- Born: 1985 (age 39–40)
- Origin: Copenhagen, Denmark
- Genres: alternative R&B; indie pop;
- Occupations: Singer-songwriter; record producer;
- Years active: 2014–present
- Labels: Fame Bear
- Website: soundcloud.com/kwamieliv

= Kwamie Liv =

Kwamie Liv (born 1985) is a Danish-Zambian artist, singer and songwriter. She released the Lost In The Girl EP in 2014 and her debut album Lovers that Come and Go in November 2018.

==Life and work==
Kwamie Liv was born in Copenhagen to a Zambian father and a Danish mother and lived in numerous countries during her childhood due to her mother's work for the United Nations.

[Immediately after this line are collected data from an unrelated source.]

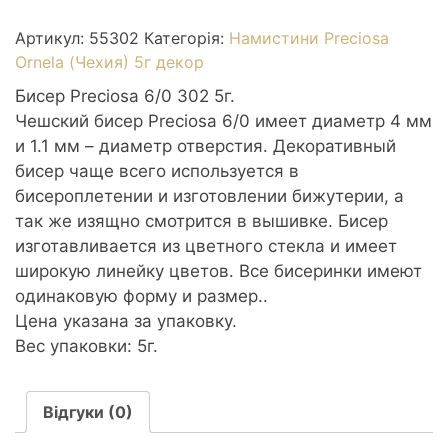
302
5г
Артикул:
55302
Категорія:
Намистини Preciosa
6/0
Ornela (Чехия) 5г декор
желтый
Бисер Preciosa 6/0 302 5г.
блестящий
Чешский бисер Preciosa 6/0 имеет диаметр 4 мм
87010
и 1.1 мм – диаметр отверстия. Декоративный
кількість
бисер чаще всего используется в
бисероплетении и изготовлении бижутерии, а
так же изящно смотрится в вышивке. Бисер
изготавливается из цветного стекла и имеет
широкую линейку цветов. Все бисеринки имеют
одинаковую форму и размер..
Цена указана за упаковку.
Вес упаковки: 5г.
Відгуки (0)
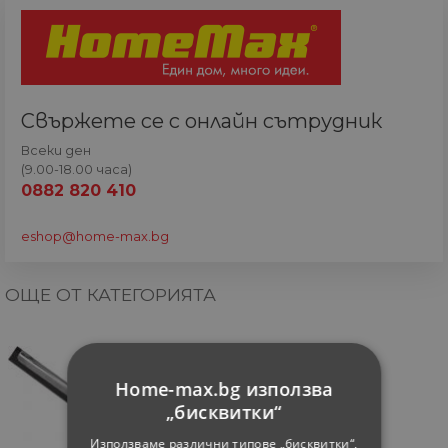
Свържете се с онлайн сътрудник
Всеки ден
(9.00-18.00 часа)
0882 820 410
eshop@home-max.bg
ОЩЕ ОТ КАТЕГОРИЯТА
Home-max.bg използва
„бисквитки“
Използваме различни типове „бисквитки“,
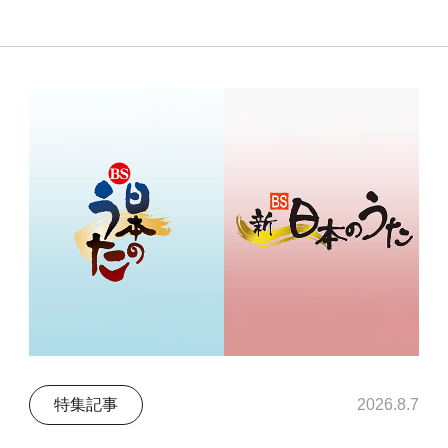
特集記事
2026.8.7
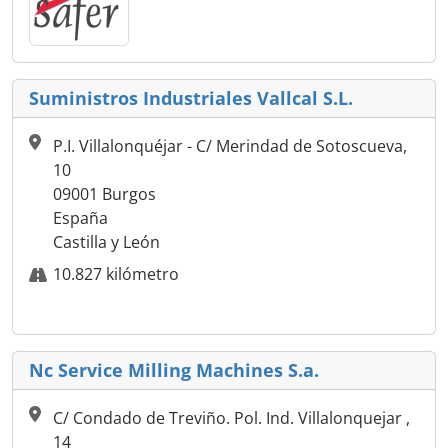
Suministros Industriales Vallcal S.L.
P.I. Villalonquéjar - C/ Merindad de Sotoscueva,
10
09001 Burgos
España
Castilla y León
10.827 kilómetro
Nc Service Milling Machines S.a.
C/ Condado de Treviño. Pol. Ind. Villalonquejar ,
14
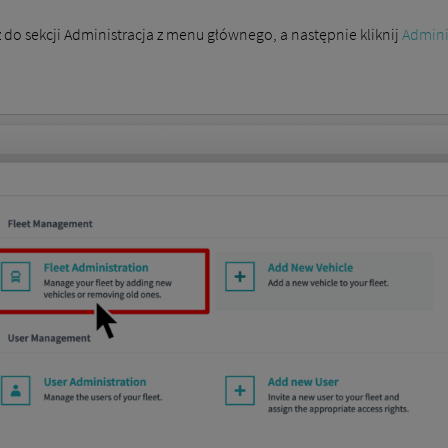
ź do sekcji Administracja z menu głównego, a następnie kliknij
Adminis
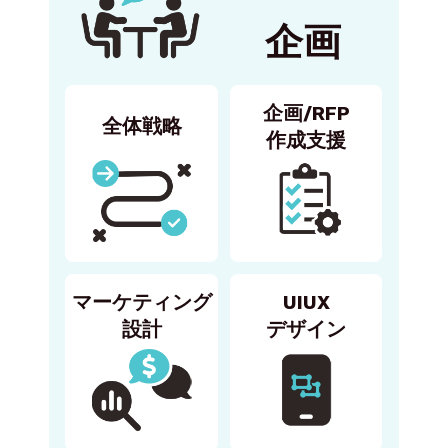
企画
企画/RFP
全体戦略
作成支援
マーケティング
UIUX
設計
デザイン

In 2014, she released the Lost in the Girl EP, which received positive reception. The following year she released a collaboration single "Remember Me, In Every Cloud of Gold" with Angelo Badalamenti, which was part of the sound track for the Danish movie Guldkysten. She performed at the Roskilde Festival in 2015.

Between 2016 and 2018, Liv released no music but drawings and photographs on social media. She started working on her first full-length album in early 2018, and later the same year Lovers that Come and Go was released. Production and album art by Copenhagen-based producer Baby Duka.

Her "dark pop" style is connected to the "down-tempo electro-pop scene".

== Discography ==
=== Studio albums ===
- Lovers that Come and Go (2018)

===EPs===
- Lost In The Girl (2014)

=== Singles ===
- "Lost in the Girl" (2014)
- "Remember Me, In Every Cloud of Gold" (2015)
- "Higher" (2015)
- "Perfect Grace" (2016)
- "Sweet Like Brandy" (2018)
- "Follow My Heart" (2018)
- "Pleasure This Pain" (2018)
- "Blasé" (2018)
- "New Boo" (2018)

=== TV ===
She participated in the Danish musician show series known as ‘Toppen af Poppen in 2019.’